Task objective => Set down the entries again word for word, without any of the images.
===== Stored data
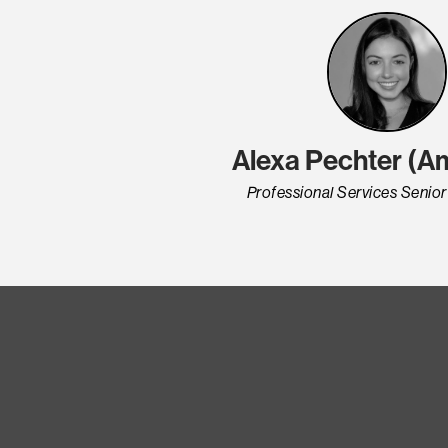
Alexa Pechter (A
Professional Services Senio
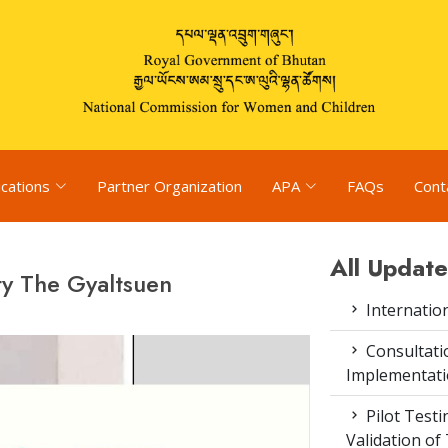
ications
Partner Organization
APA
FAQs
Cont
All Update
ty The Gyaltsuen
Internatio
Consultat
Implementati
Pilot Test
Validation of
==========
Response to this exercise =>
Alexa Pechter (A
Professional Services Senio
ications
Partner Organization
APA
FAQs
Cont
All Update
ty The Gyaltsuen
Internatio
Consultat
Implementati
Pilot Test
Validation of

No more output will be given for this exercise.